The structure of the science curriculum is very deliberate in the Upper School. Having elected to pursue a Physics First program, we have designed our courses to reflect not only the best practices in our individual disciplines, but also to provide robust connections as students complete their course of study.  By starting students in a physics course as freshmen, at Ellis, we are able to introduce them to topics such as energy, charge, and waves, all of which are then built upon in their sophomore chemistry course. That experience as sophomores allows them to pursue a deeper and more analytical view of biological systems as juniors; they are able to view biological processes from a more modern and more rigorous biochemical vantage.

Science Curriculum

List of 7 items.

  • Concepts of Physics

    Required Course | Grade 9

    This fundamental course builds a framework of physics concepts and illustrates their impact upon everyone’s life and daily experiences. The course emphasizes construction of concepts and development of skills from laboratory experiments and collaborative efforts in problem solving. Topics include kinematics, forces, energy, electricity, and optics.
  • Chemistry

    Required Course | Grade 10

    This course is designed to be an introductory level chemistry course. A foundation is developed through the study of fundamental topics such as measurement, matter, energy, structure of the atom, stoichiometry, and more. Laboratory activities are important components of the course that offer the opportunity to explore, observe, and confirm chemistry concepts.
  • Biology

    Required Course | Grade 11

    This course is designed to be an introductory level biology course. Students develop biological literacy through the exploration of fundamental concepts such as evolution, ecology, biochemistry, cells, respiration and photosynthesis, and genetics. Lab activities serve to reinforce understanding of concepts as well as to promote the development of application skills.
     
  • AP Chemistry

    Elective Course | Grades 11-12

    This course is designed to be the equivalent of an introductory college level chemistry course. Topics covered include atomic theory, chemical reactions, chemical bonding and molecular structures, thermodynamics, equilibrium, and kinetics. The lab part of the course is rigorous and follows topics suggested by the College Board. Full lab reports are required and students occasionally have the opportunity to inquire by designing their own experiments.

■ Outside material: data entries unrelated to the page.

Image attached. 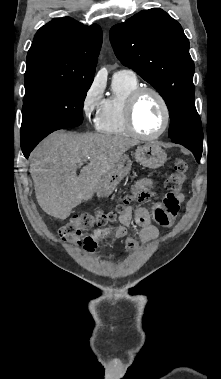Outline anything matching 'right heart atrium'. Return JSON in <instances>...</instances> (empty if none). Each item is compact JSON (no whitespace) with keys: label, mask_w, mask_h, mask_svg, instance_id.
<instances>
[{"label":"right heart atrium","mask_w":221,"mask_h":379,"mask_svg":"<svg viewBox=\"0 0 221 379\" xmlns=\"http://www.w3.org/2000/svg\"><path fill=\"white\" fill-rule=\"evenodd\" d=\"M105 102L104 86L94 79L87 87L81 102V109L87 119H96Z\"/></svg>","instance_id":"1"}]
</instances>
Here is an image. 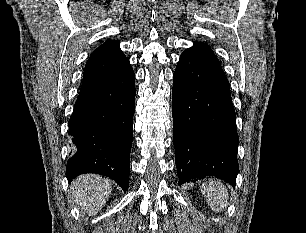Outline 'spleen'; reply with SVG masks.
Here are the masks:
<instances>
[{
  "label": "spleen",
  "instance_id": "3e777b00",
  "mask_svg": "<svg viewBox=\"0 0 306 233\" xmlns=\"http://www.w3.org/2000/svg\"><path fill=\"white\" fill-rule=\"evenodd\" d=\"M201 192L213 211L221 212L227 205L229 195L221 181L208 179L202 184Z\"/></svg>",
  "mask_w": 306,
  "mask_h": 233
}]
</instances>
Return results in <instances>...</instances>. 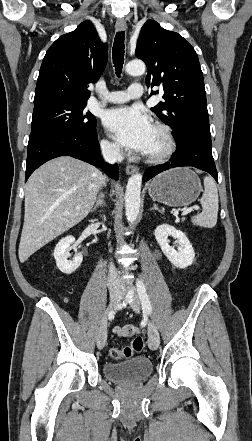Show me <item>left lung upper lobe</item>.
I'll return each mask as SVG.
<instances>
[{
	"label": "left lung upper lobe",
	"mask_w": 252,
	"mask_h": 441,
	"mask_svg": "<svg viewBox=\"0 0 252 441\" xmlns=\"http://www.w3.org/2000/svg\"><path fill=\"white\" fill-rule=\"evenodd\" d=\"M135 53L147 65V86H159L164 91L165 102L151 110L172 128L174 138L179 139L194 126L209 128L203 73L190 43L148 20L141 29ZM156 93L159 91H151Z\"/></svg>",
	"instance_id": "obj_1"
}]
</instances>
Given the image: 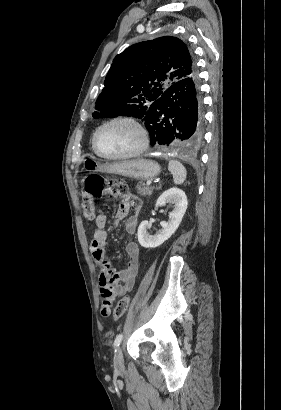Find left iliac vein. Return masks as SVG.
<instances>
[{
    "label": "left iliac vein",
    "instance_id": "1",
    "mask_svg": "<svg viewBox=\"0 0 281 410\" xmlns=\"http://www.w3.org/2000/svg\"><path fill=\"white\" fill-rule=\"evenodd\" d=\"M114 367L116 370H122L124 366V359L122 349L119 347L117 348L114 359H113Z\"/></svg>",
    "mask_w": 281,
    "mask_h": 410
}]
</instances>
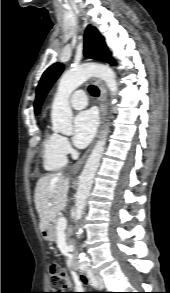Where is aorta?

    Prerequisites: Concepts of Physics, Chemistry; Algebra II
  • AP Biology

    Elective Course | Grades 11-12

    This course is designed around the Advanced Placement Biology Curriculum framework that focuses on the major concepts in biology and their connections: Evolution, Energy, Information, and Interaction. Additionally, this course provides a basis for students to develop a deep conceptual understanding as well as opportunities to integrate biological knowledge and the science practices through inquiry-based activities and laboratory investigations.

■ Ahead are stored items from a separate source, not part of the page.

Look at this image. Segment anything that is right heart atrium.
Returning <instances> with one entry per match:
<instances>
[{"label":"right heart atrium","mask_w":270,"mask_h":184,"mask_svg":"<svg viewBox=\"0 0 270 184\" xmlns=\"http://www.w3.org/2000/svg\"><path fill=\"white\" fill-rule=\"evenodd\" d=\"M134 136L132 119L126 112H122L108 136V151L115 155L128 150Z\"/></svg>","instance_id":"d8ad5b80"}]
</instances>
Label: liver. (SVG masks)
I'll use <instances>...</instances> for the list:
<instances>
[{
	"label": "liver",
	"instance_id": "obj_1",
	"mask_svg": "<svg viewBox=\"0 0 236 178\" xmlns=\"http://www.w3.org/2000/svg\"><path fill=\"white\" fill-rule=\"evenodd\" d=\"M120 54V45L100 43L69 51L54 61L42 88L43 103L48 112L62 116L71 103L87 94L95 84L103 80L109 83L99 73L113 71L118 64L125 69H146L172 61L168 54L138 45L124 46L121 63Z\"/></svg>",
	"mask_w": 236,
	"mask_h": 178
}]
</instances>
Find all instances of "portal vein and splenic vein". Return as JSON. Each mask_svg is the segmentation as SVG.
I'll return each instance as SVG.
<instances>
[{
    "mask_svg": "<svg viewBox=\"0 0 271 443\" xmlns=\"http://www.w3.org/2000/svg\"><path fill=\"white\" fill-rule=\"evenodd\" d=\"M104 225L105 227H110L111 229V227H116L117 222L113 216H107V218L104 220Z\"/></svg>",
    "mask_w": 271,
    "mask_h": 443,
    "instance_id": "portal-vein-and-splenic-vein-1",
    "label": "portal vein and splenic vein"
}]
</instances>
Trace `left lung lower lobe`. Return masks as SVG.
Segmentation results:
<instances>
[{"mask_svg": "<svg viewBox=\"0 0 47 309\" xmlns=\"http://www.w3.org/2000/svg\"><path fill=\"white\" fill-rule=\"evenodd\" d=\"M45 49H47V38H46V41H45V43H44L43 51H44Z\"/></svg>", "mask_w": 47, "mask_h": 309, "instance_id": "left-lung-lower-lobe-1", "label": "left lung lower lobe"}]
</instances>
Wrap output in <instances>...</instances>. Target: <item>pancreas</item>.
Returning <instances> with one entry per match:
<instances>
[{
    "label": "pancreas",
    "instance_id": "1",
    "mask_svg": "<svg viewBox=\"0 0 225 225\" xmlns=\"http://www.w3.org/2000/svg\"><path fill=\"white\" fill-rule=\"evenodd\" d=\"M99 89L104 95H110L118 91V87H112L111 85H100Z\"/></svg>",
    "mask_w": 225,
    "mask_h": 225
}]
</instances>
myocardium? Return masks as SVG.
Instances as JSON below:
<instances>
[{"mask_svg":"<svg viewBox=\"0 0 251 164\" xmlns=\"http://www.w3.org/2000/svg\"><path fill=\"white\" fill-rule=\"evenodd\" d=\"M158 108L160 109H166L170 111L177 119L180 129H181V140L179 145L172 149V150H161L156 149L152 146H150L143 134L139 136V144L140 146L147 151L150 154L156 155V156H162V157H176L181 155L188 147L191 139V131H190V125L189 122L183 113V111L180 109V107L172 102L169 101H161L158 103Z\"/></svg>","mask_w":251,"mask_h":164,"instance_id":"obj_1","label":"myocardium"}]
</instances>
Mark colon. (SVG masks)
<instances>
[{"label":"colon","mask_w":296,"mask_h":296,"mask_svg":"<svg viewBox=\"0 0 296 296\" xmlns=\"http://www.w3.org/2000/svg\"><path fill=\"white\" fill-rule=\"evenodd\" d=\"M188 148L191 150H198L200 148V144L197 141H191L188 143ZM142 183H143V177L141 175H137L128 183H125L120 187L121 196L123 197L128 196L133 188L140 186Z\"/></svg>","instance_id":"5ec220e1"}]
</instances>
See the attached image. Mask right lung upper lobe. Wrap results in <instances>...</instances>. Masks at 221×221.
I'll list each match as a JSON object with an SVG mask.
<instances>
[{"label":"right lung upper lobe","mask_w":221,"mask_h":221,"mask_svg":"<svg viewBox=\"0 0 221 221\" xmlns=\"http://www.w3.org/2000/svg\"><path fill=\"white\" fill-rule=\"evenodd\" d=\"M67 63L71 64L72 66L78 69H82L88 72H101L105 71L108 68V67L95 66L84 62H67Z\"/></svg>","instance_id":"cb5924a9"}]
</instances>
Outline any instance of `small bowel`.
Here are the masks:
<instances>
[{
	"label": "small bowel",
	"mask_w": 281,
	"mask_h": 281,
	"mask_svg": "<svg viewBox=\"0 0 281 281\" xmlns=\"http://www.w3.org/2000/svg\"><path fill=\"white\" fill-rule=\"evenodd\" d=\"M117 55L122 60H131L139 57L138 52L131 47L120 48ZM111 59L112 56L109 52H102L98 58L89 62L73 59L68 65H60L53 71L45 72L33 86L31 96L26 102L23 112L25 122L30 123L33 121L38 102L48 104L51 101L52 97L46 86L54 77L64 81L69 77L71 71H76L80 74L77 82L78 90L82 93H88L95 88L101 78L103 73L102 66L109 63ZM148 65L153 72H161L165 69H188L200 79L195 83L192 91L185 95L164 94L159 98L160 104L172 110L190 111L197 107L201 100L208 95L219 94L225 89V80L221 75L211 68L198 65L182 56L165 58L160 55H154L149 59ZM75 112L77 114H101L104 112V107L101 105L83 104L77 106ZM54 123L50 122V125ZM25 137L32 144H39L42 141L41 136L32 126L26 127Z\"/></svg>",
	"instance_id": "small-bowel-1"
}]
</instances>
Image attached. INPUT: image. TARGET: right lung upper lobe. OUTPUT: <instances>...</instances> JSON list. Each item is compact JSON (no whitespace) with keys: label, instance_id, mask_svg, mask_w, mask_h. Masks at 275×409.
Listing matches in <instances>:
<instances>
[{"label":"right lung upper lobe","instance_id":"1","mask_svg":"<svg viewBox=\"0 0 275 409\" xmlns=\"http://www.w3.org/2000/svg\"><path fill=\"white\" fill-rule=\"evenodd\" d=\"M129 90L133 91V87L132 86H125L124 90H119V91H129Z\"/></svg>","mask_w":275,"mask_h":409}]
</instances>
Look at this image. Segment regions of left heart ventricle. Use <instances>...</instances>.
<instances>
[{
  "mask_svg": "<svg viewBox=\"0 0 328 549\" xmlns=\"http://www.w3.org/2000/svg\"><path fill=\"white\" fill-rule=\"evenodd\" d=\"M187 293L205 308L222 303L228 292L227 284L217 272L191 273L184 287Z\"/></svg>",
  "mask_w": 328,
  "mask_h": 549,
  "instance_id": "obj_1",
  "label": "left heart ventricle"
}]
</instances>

    Prerequisite: Concepts of Physics, Chemistry, Biology
  • AP Physics

    Elective Course | Grades 11-12

    AP Physics is designed to be the equivalent of a college introductory physics course. This course provides a systematic introduction to several of the main principles of physics with a focus on mechanics, waves, and electricity. Instruction in the course will be differentiated, with students in their first year of calculus preparing for the AP Physics 1 exam and students in their second year of calculus preparing for the AP Physics C exam. This course will provide a foundation in physics for students considering futures involving the hard sciences, medicine, or engineering, as well as other fields not directly related to science.

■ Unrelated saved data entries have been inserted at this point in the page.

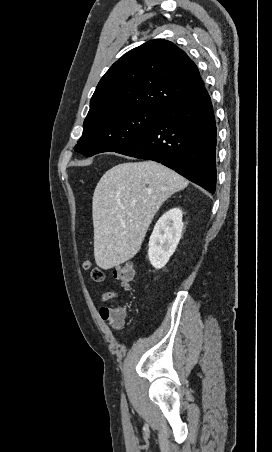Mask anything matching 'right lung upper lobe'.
Here are the masks:
<instances>
[{"label": "right lung upper lobe", "mask_w": 272, "mask_h": 452, "mask_svg": "<svg viewBox=\"0 0 272 452\" xmlns=\"http://www.w3.org/2000/svg\"><path fill=\"white\" fill-rule=\"evenodd\" d=\"M204 86L196 64L172 42L156 39L117 60L98 83L85 121L128 109L168 111Z\"/></svg>", "instance_id": "right-lung-upper-lobe-1"}]
</instances>
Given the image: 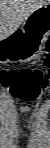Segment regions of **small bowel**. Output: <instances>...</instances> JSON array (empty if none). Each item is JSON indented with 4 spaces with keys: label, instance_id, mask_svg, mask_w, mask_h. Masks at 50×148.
<instances>
[{
    "label": "small bowel",
    "instance_id": "1",
    "mask_svg": "<svg viewBox=\"0 0 50 148\" xmlns=\"http://www.w3.org/2000/svg\"><path fill=\"white\" fill-rule=\"evenodd\" d=\"M20 110H21V111H26V110H29V107H20ZM17 134H18V136H19L20 138H22V137L25 136L23 130L20 129V128L17 129ZM3 147H8V146H7V144H4ZM11 147H13V148H18L19 146H18V145H13V146H11ZM34 147L42 148V147H47V146L44 145V144H39V145H36V146H34Z\"/></svg>",
    "mask_w": 50,
    "mask_h": 148
}]
</instances>
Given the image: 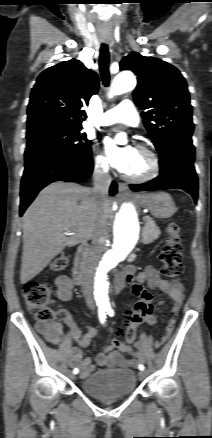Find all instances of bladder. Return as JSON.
Returning <instances> with one entry per match:
<instances>
[{
    "label": "bladder",
    "mask_w": 212,
    "mask_h": 438,
    "mask_svg": "<svg viewBox=\"0 0 212 438\" xmlns=\"http://www.w3.org/2000/svg\"><path fill=\"white\" fill-rule=\"evenodd\" d=\"M80 387L102 399L123 397L134 392L136 374L133 370L123 368L101 370L82 379Z\"/></svg>",
    "instance_id": "bladder-1"
}]
</instances>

    Prerequisite: Concepts of Physics
    Co-requisite: Calculus
  • Introduction to Anatomy and Organic Chemistry

    Elective Course | Grades 11-12 

    This non-AP introductory course will include two trimesters of Human Anatomy and Physiology and one trimester of Organic Chemistry. The Anatomy portion takes a systems-based approach to the structures of the human body. By integrating the structure and its interdependence on function, students learn about the regulation and control of the human body. The Organic Chemistry portion focuses on structure, naming, and 3D stereochemistry of organic molecules and their functional groups, which are essential to biological processes! This serves as a foundation for both anatomy and organic chemistry courses at the college level, or a chance to explore a topic of interest. Preference for scheduling will be given to seniors.